ASSESSMENT OF CURRENT RESULTS AND OUTLOOK ON FUTURE EFFORTS
4.3 QUANTUM INFORMATION SCIENCE THEORY
4.3.4 QUANTUM SIMULATIONS
Quantum simulators may become the first application of quantum computers, since with modest requirements one may be able to perform simulations which are impossible with classical computers. At the beginning of the 80's it was realized that it will be impossible to predict and describe the properties of certain quantum systems using classical computers, since the number of variables that must be stored grows exponentially with the number of particles. A quantum system in which the interactions between the particles could be engineered would be able to simulate that system in a very efficient way.
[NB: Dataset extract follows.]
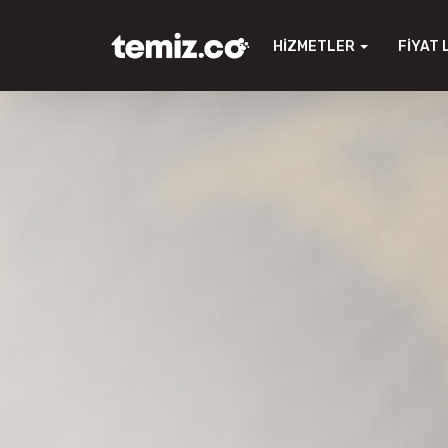
HIZMETLER
FIYAT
This would then allow, for example, studying the microscopic properties of interesting materials permitting free variation of system parameters. Potential outcomes would be to obtain an accurate description of chemical compounds and reactions, to gain deeper understanding of high temperature superconductivity, or to find out the reason why quarks are always confined.
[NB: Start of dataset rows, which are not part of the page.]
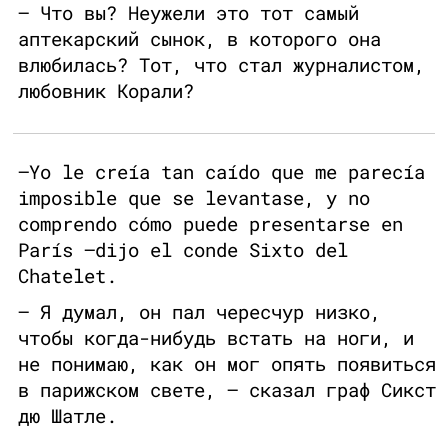
– Что вы? Неужели это тот самый
аптекарский сынок, в которого она
влюбилась? Тот, что стал журналистом,
любовник Корали?
—Yo le creía tan caído que me parecía
imposible que se levantase, y no
comprendo cómo puede presentarse en
París —dijo el conde Sixto del
Chatelet.
– Я думал, он пал чересчур низко,
чтобы когда-нибудь встать на ноги, и
не понимаю, как он мог опять появиться
в парижском свете, – сказал граф Сикст
дю Шатле.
A quantum simulator is a quantum system whose dynamics can be engineered such that it reproduces the behaviour of another physical system which one is interested to describe. In principle, a quantum computer would be an almost perfect quantum simulator since one can program it to undergo any desired quantum dynamics. However, a quantum computer is very difficult to build in practice and has very demanding requirements. Fortunately, there are physical systems with which it is not known how to build a quantum computer, but in which one can engineer certain kind of interactions and thus simulate other systems which so far are not well understood. This is due to the fact that with classical computers it is impossible to reproduce their dynamics, given that the number of parameters required to represent the corresponding state grows exponentially with the number of particles. Examples are atoms in optical lattices or trapped ions. In those systems, one does not require to individually address the qubits, or to perform quantum gates on arbitrary pairs of qubits, but rather on all of them at the same time. Besides, one is interested in measuring physical properties (like magnetization, conductivity, etc.) which are robust with respect to the appearance of several errors (in a quantum computer without error correction, even a single error will destroy the computation). For example, to see whether a material is conducting or not one does not need to know with a high precision the corresponding conductivity.
Key references
[1] S. Lloyd, Universal Quantum Simulators, Science 273, 1073 (1996).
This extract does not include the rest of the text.